I was shy, but Sarah brought me out of my shell.
Her tool? Questions.
“Why did you do that?” she might ask, with absolutely no hint of “I wouldn’t have done that” behind the question. She genuinely wanted to know. It was easy to sit down with Sarah and talk, and not realize that two hours had flown by.
Sarah was a generous listener, but from time to time she did open up about her own life, revealing her struggles with weight, or her puzzlement over the diverse expressions of faith she sampled in different campus ministries. She talked about her desire to keep life simple by staying disconnected from her father, who was mentally ill. (He would sometimes call her to chat, but would end up ranting about Lyndon LaRouche instead.)
But mostly Sarah asked questions. She made me feel like I was the most important person in the room. I think she had that effect on everyone.
So I wasn’t surprised when Sarah said she was applying to seminary. What a perfect vocation for someone who likes to ask questions, I thought. I read Sarah’s application letter for Princeton Seminary and offered a few suggestions for polishing it up. She got in to Princeton, and eventually was ordained as a pastor in the Disciples of Christ denomination. We lost touch after college.
Seven years later, in 2006, I was living in Washington DC. Sarah tracked me down to invite me to her wedding in Florida. I was thrilled to re-connect by phone, but wasn’t able to go to the wedding. I was still banking up my paid time off at work after nine weeks’ maternity leave the previous fall.
Then in 2012, Sarah found me again, this time through the magic of Facebook. She was writing a book! She asked if I would edit some sample chapters Chalice Press had requested. They liked her memoir proposal and were looking to include her book in their new imprint, The Young Clergy Women Project.
My Turn to Be Curious
I printed out the files Sarah sent. As I read, I handled each page with care. Sarah had told me a little about her growing-up years, but there was much I didn’t know. I turned over each 8.5 x 11″ page on my reading stand, and I listened. I tried to hear Sarah’s voice as I remembered it from our late-night talks in college.
After Sarah signed her contract with Chalice Press she began sending the full manuscript my way, a chapter at a time. Now it was my turn to be curious. In emails and manuscript queries, a kind of back-and-forth emerged.
I asked questions. What event or prior knowledge precipitated this action or that narrative choice? What assumptions are buried inside this paragraph, and how can we bring them out? “Why did you do that?” (no judgement attached). It was an honor to be the one asking this time around.

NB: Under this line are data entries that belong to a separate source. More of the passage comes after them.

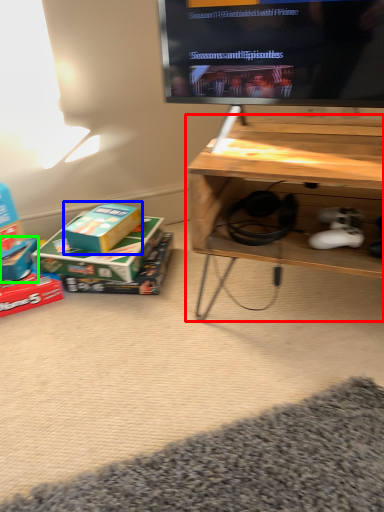 Question: Estimate the real-world distances between objects in this image. Which object is closer to table (highlighted by a red box), box (highlighted by a blue box) or box (highlighted by a green box)?

Choices:
 (A) box
 (B) box

Answer: (A) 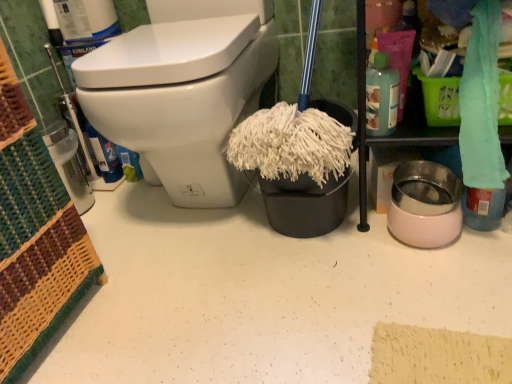 Find the location of a particular element. This screenshot has height=384, width=512. vacant region to the left of white fluffy mop head at center is located at coordinates (199, 236). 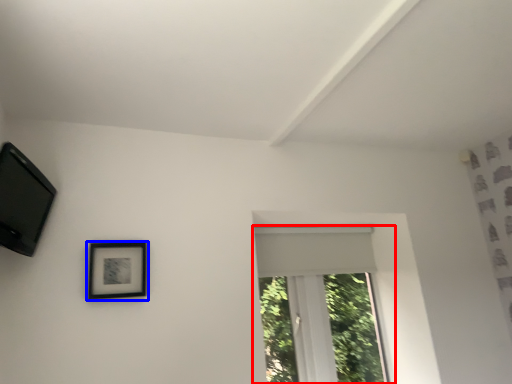 Question: Which point is closer to the camera, window (highlighted by a red box) or picture frame (highlighted by a blue box)?

Choices:
 (A) window
 (B) picture frame

Answer: (B) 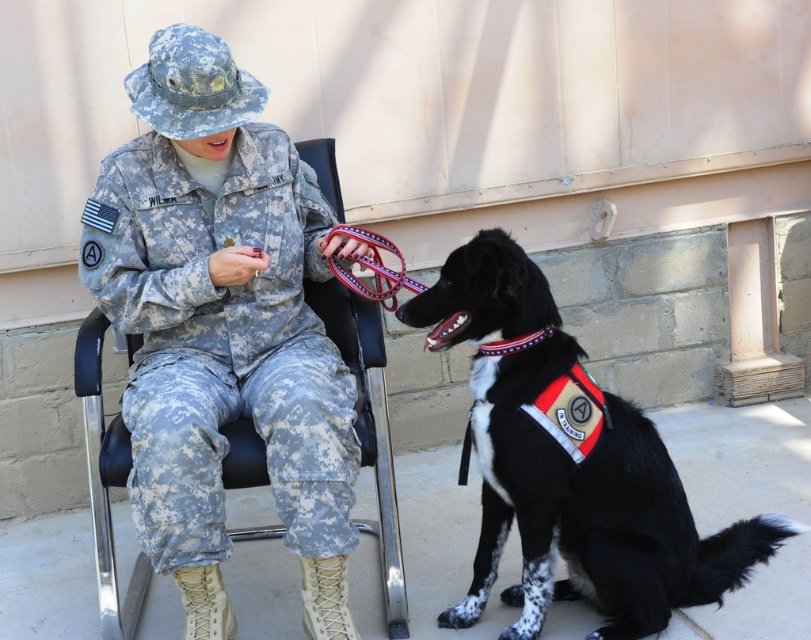 Question: Is black/white fur vest at lower right below black leather chair at center?

Choices:
 (A) no
 (B) yes

Answer: (B)

Question: Is black/white fur vest at lower right below black leather chair at center?

Choices:
 (A) no
 (B) yes

Answer: (B)

Question: Which point is farther to the camera?

Choices:
 (A) black/white fur vest at lower right
 (B) black leather chair at center

Answer: (B)

Question: Can you confirm if black/white fur vest at lower right is wider than black leather chair at center?

Choices:
 (A) no
 (B) yes

Answer: (B)

Question: Which object is farther from the camera taking this photo?

Choices:
 (A) black leather chair at center
 (B) black/white fur vest at lower right

Answer: (A) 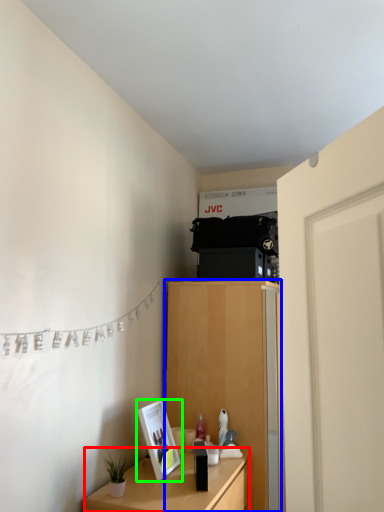 Question: Estimate the real-world distances between objects in this image. Which object is closer to table (highlighted by a red box), cabinetry (highlighted by a blue box) or picture frame (highlighted by a green box)?

Choices:
 (A) cabinetry
 (B) picture frame

Answer: (B) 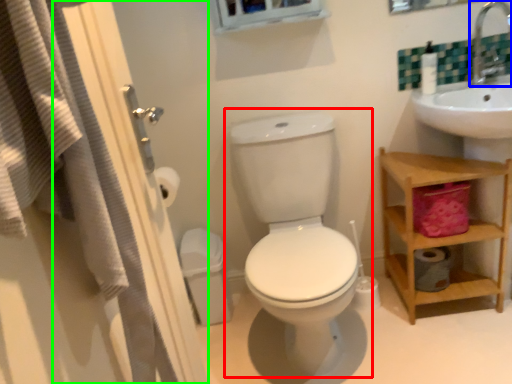 Question: Which is nearer to the toilet (highlighted by a red box)? faucet (highlighted by a blue box) or screen door (highlighted by a green box).

Choices:
 (A) faucet
 (B) screen door

Answer: (B) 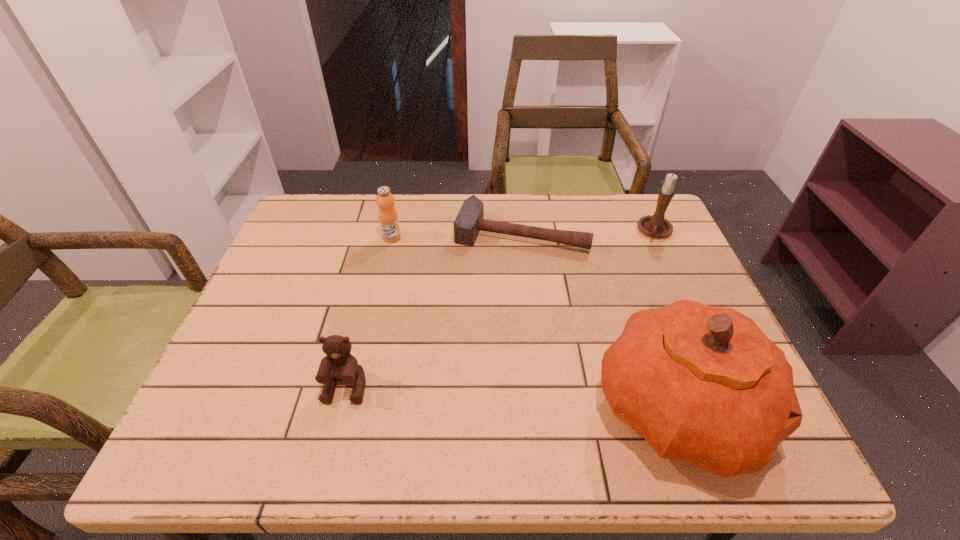 Where is `candle holder that is at the right edge`? This screenshot has height=540, width=960. candle holder that is at the right edge is located at coordinates (656, 226).

Identify the location of object that is positioned at the far right corner. Image resolution: width=960 pixels, height=540 pixels. (656, 226).

The image size is (960, 540). Identify the location of object that is at the near right corner. (702, 384).

You are a GUI agent. You are given a task and a screenshot of the screen. Output one action in this format:
    pyautogui.click(x=<x>, y=<y>)
    Task: Click on the free location at the far edge of the desktop
    
    Given the screenshot: What is the action you would take?
    pyautogui.click(x=502, y=206)

In the image, there is a desktop. Where is `vacant space at the near edge`? This screenshot has width=960, height=540. vacant space at the near edge is located at coordinates (354, 409).

The height and width of the screenshot is (540, 960). I want to click on blank area at the left edge, so click(x=298, y=360).

Locate an element on the screen. vacant space at the far left corner of the desktop is located at coordinates click(x=299, y=222).

Identify the location of vacant area between the shortest object and the second shortest object. (434, 310).

The height and width of the screenshot is (540, 960). In order to click on unoccupied position between the shortest object and the teddy bear in this screenshot , I will do `click(434, 310)`.

The image size is (960, 540). What are the coordinates of `free spot between the candle holder and the teddy bear` in the screenshot? It's located at 501,309. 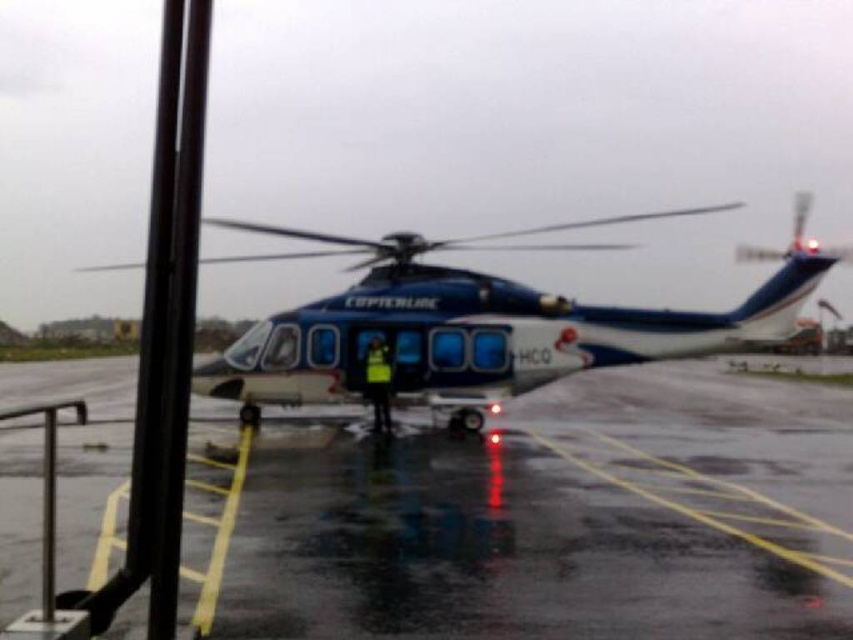 Question: Can you confirm if glossy asphalt tarmac at center is smaller than blue glossy helicopter at center?

Choices:
 (A) no
 (B) yes

Answer: (B)

Question: Is glossy asphalt tarmac at center wider than blue glossy helicopter at center?

Choices:
 (A) no
 (B) yes

Answer: (A)

Question: Can you confirm if glossy asphalt tarmac at center is smaller than blue glossy helicopter at center?

Choices:
 (A) yes
 (B) no

Answer: (A)

Question: Among these points, which one is nearest to the camera?

Choices:
 (A) (426, 296)
 (B) (635, 508)

Answer: (B) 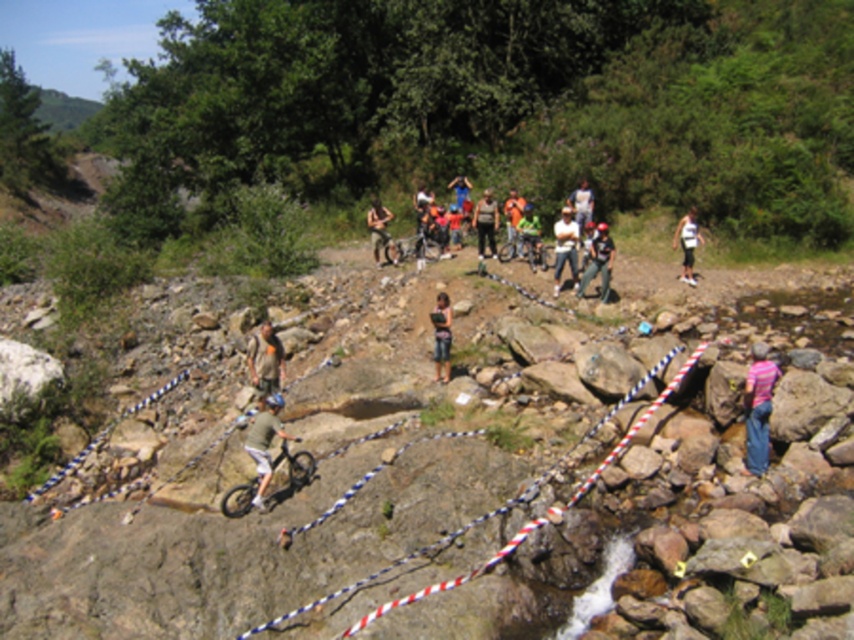 Question: From the image, what is the correct spatial relationship of green fabric shorts at center in relation to dark gray shirt at center?

Choices:
 (A) right
 (B) left

Answer: (B)

Question: Does white striped rope at center appear on the left side of camouflage pants at center?

Choices:
 (A) yes
 (B) no

Answer: (B)

Question: Is green fabric shorts at center above denim pants at center?

Choices:
 (A) no
 (B) yes

Answer: (A)

Question: Which of the following is the closest to the observer?

Choices:
 (A) dark gray shirt at center
 (B) blue jeans at center

Answer: (B)

Question: Which object is the closest to the white matte shirt at center?

Choices:
 (A) blue jeans at center
 (B) green matte mountain bike at center

Answer: (B)

Question: Which point appears closest to the camera in this image?

Choices:
 (A) (761, 360)
 (B) (554, 289)
 (C) (609, 260)

Answer: (A) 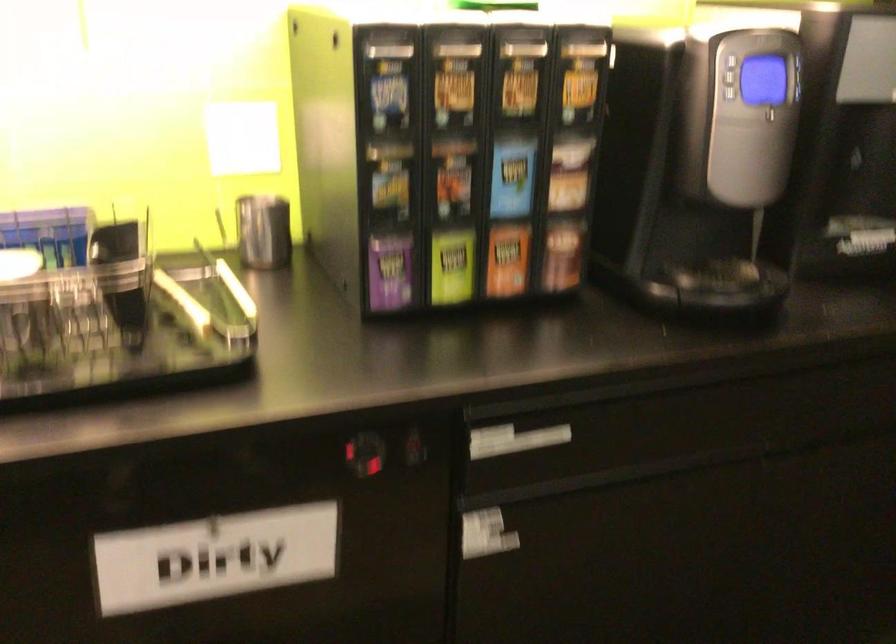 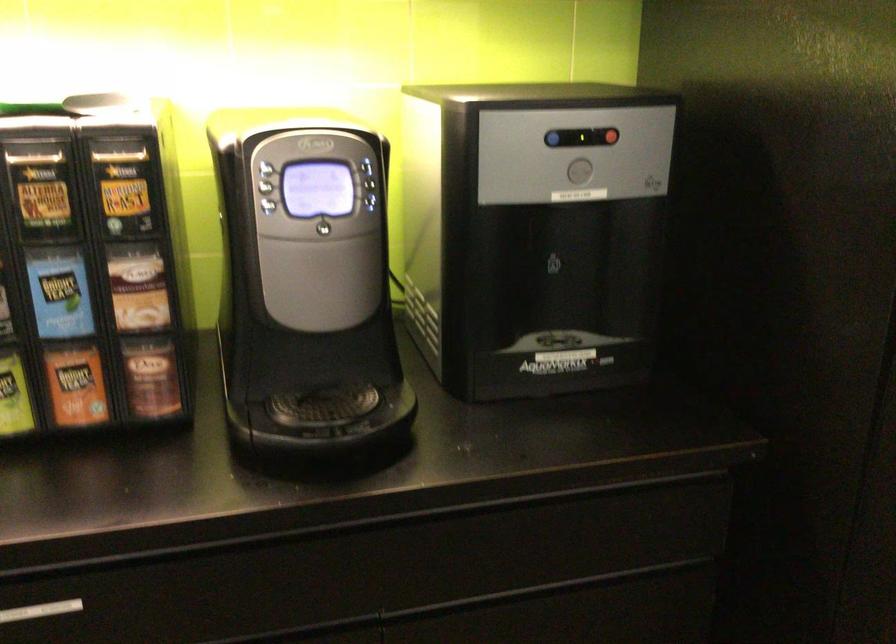 Locate, in the second image, the point that corresponds to pixel 803 93 in the first image.

(375, 204) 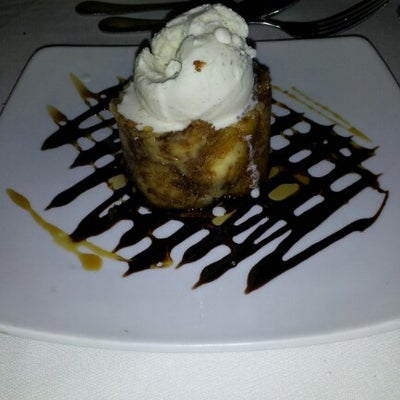 Locate an element on the screen. This screenshot has height=400, width=400. crumb is located at coordinates (199, 64). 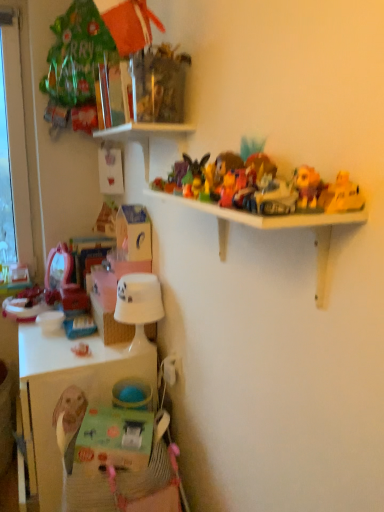 Where is `vacant space situated on the left part of white glossy lampshade at lower center`? vacant space situated on the left part of white glossy lampshade at lower center is located at coordinates (87, 355). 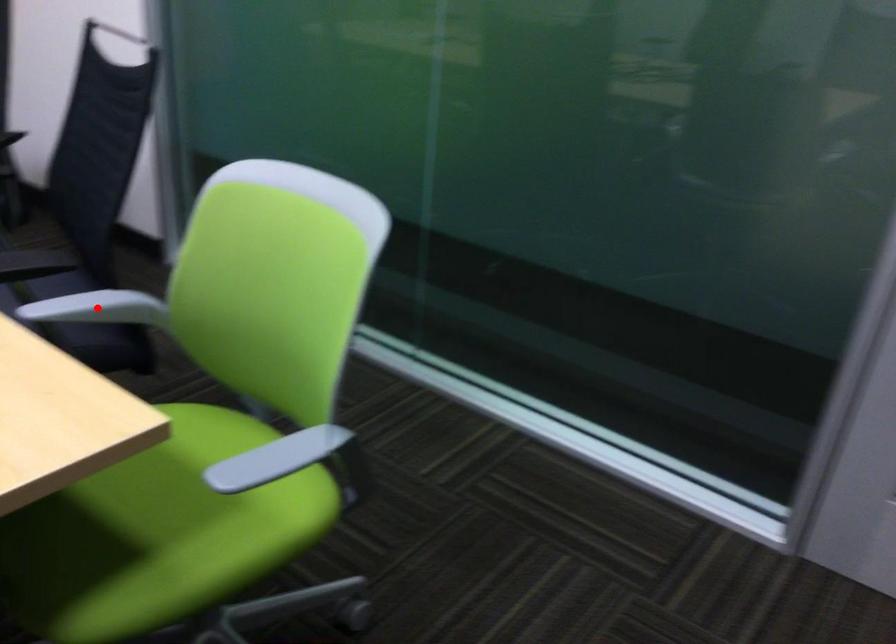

Blessed Are the Crazy: Breaking the Silence About Mental Illness, Family, and Church is about the role mental illness in the family, specifically bipolar disorder, played in forging Sarah’s faith and outlook on life. The book is intended for all readers interested in these topics, as well as for church leaders and other helping professionals.
I’m so happy for Sarah and excited about the important message she shares in her book. We are planning to get together in October for our 15-year reunion at Trinity. Sarah will be the guest preacher at Trinity’s Margarite B. Parker Chapel on October 12.